* **Work to complete**
Reproduce exactly the stretch of lines running from the line with "athletics pathway through the age groups was" to the end of the entries below.

Page-level text extractions:
- - - - - - -
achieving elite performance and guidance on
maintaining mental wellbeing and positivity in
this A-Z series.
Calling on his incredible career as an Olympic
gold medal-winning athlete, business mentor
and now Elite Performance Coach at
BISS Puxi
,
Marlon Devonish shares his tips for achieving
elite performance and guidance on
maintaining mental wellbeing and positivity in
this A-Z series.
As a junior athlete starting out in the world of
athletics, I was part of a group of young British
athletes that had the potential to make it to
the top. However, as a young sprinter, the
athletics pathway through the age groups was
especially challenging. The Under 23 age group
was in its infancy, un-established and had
- - - - - - -
* **Expected output**
athletics pathway through the age groups was
especially challenging. The Under 23 age group
was in its infancy, un-established and had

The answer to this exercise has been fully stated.